彼らは知らなかった。神の理がリオンを選んだ瞬間、均衡が崩れ、魔王軍が力を増していることを。
王都に戻った俺は、レイナと訓練場に立っていた。
「まずは剣を握れ」
差し出された剣は以前と同じ重さのはずなのに、不思議と手に馴染む。胸の印が脈打ち、刃の重さを整えているかのようだ。
構えた瞬間、風の流れが見えた。相手の呼吸、足の重心、剣筋の揺らぎ――すべてが糸となって繋がり、俺の視界に映る。

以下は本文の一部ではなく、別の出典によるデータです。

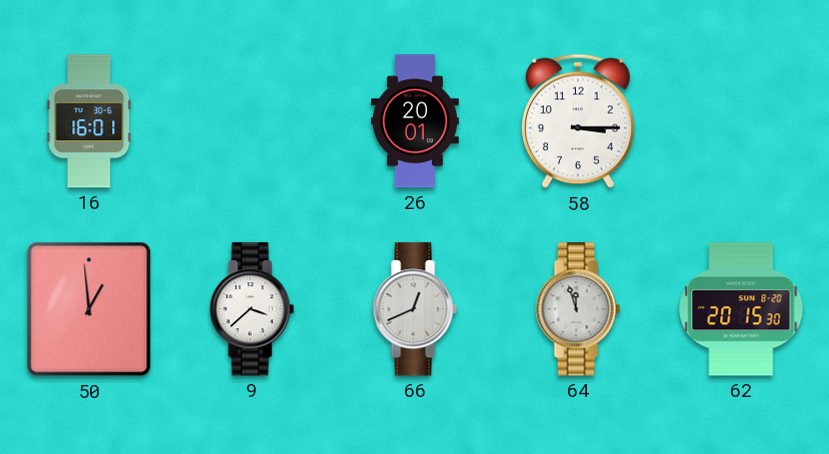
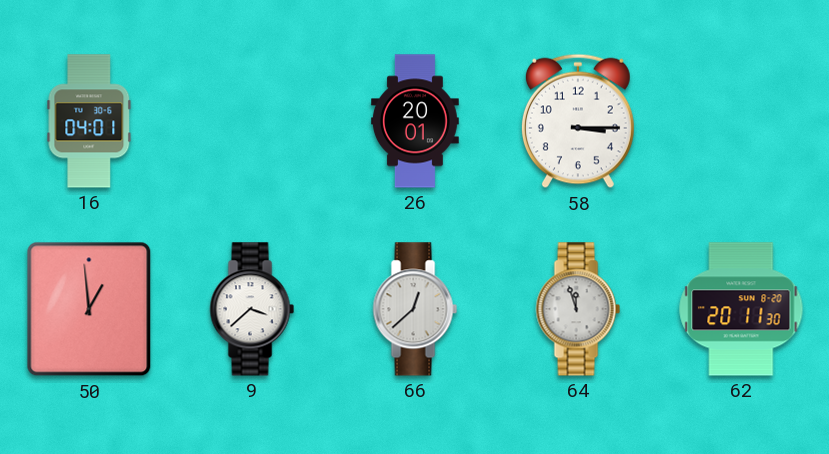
16: 16:01 -> 04:01
66: 12:41 -> 12:38
62: 20:15 -> 20:11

一歩踏み込み、レイナの木剣を弾いた。副団長の瞳が驚きに揺れる。
「すごい……昨日とは別人のようだ」
その言葉は、胸の奥に温かく沈んだ。
だが訓練を終える間もなく、警鐘が鳴り響いた。
「北門に魔物の群れ!」
兵士たちが駆け抜け、城壁の上に炎のような光が揺らめく。
「リオン、来い!」
レイナが剣を抜き、俺は頷いた。
城門前は混沌としていた。黒い瘴気を纏った獣の群れが押し寄せ、兵士たちは必死に応戦している。
胸の刻印が熱を放つ。深呼吸し、囁いた。
「――整え」
風が渦を巻き、魔物の動きが鈍る。兵士たちが一斉に反撃し、戦況が逆転していく。
ルミナの声が胸に響いた。
『よくやった。だが、これは序章にすぎぬ。真の試練は勇者との再会にある』
その言葉の直後、遠くの荒野で赤い炎が立ち昇った。
勇者パーティの野営地の方向だ。
胸の刻印が熱く脈打ち、未来を告げる。
俺と彼らの運命が、再び交わろうとしていた。